Posted - 08/13/2007 :  9:56:30 PM  Show Profile

When I popped this thing in the DVD player, I was mainly prepping for the season finale, where the real treasure could be found. Little did I expect the gold mine of goofiness the movie provided; I’ve forgotten just how dopey it was. Okay, maybe some of the camp was intentional, but I doubt it; we’ll get to the reasons in a moment.
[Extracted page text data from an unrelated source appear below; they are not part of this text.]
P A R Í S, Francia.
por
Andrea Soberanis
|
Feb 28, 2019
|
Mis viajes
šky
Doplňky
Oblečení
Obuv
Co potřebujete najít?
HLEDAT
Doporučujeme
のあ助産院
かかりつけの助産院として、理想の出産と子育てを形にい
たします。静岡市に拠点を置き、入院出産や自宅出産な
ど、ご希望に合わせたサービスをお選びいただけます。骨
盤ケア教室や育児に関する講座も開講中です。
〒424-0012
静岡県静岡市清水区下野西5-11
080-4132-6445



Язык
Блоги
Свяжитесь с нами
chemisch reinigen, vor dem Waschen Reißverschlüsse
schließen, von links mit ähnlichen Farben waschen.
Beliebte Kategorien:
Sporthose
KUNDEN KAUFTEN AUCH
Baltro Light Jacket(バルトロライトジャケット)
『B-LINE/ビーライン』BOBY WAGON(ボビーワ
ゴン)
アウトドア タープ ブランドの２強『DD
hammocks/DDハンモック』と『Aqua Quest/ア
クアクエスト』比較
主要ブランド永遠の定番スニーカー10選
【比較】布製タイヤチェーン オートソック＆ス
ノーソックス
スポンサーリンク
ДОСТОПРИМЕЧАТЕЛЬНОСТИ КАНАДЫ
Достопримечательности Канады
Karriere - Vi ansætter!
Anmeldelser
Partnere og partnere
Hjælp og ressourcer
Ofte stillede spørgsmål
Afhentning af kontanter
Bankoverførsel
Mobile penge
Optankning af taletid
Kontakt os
The funny thing is (and I know I’ve beaten this into the ground, but it’s what I do), for the first half of the movie at least, one can detect a really good story fighting to get out. The bits of intrigue, the clock-face kangaroo court, the trek to the ruined city, and Buck’s whole fish-out-of water status, all had such potential. But, as said before, Glen Larson had a habit of getting some pretty good ideas, then failing to follow through with them. If memory serves, the courtroom bits and the ruined-outer city idea would be jettisoned from the series. Good one, fellas, ya threw out two of the most interesting ideas behind this story, bits that suggested that the future isn’t all as rosy as it appears. Also, Buck’s status as an outsider would fade over the course of the first season; before long, that dopey opening narration was necessary for people to realize how far out of his element Buck was.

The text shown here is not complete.